> **About this task**:
For the data below, give again exactly the lines from the one containing "HoardingCleanup" through the one containing "Serving All 50 States Nationwide", both ends included, and no others.

> **Stored data**:
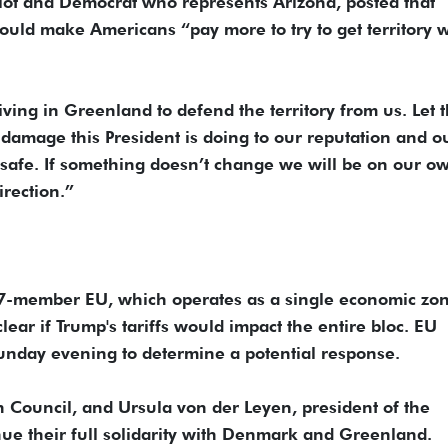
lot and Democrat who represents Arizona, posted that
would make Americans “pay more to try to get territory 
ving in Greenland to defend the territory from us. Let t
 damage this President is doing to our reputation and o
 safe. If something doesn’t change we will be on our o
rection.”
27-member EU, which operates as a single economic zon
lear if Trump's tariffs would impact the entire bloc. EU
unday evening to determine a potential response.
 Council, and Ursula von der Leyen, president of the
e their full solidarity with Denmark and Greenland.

==

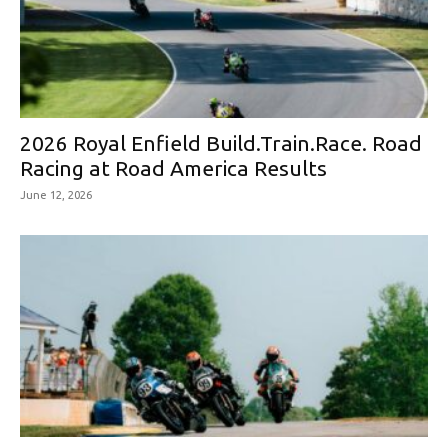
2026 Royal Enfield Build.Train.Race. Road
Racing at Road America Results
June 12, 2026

...

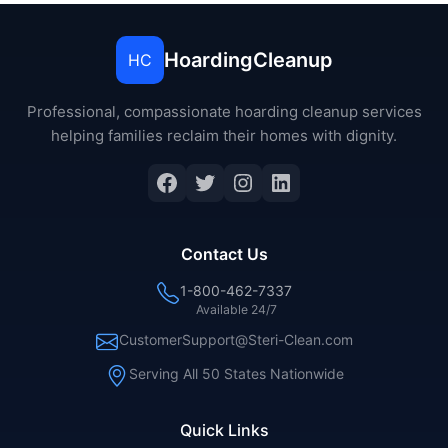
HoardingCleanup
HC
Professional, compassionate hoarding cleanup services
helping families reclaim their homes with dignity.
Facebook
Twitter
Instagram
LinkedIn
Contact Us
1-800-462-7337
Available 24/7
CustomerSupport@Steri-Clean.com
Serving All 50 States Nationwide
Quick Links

> **Exercise response**:
HoardingCleanup
HC
Professional, compassionate hoarding cleanup services
helping families reclaim their homes with dignity.
Facebook
Twitter
Instagram
LinkedIn
Contact Us
1-800-462-7337
Available 24/7
CustomerSupport@Steri-Clean.com
Serving All 50 States Nationwide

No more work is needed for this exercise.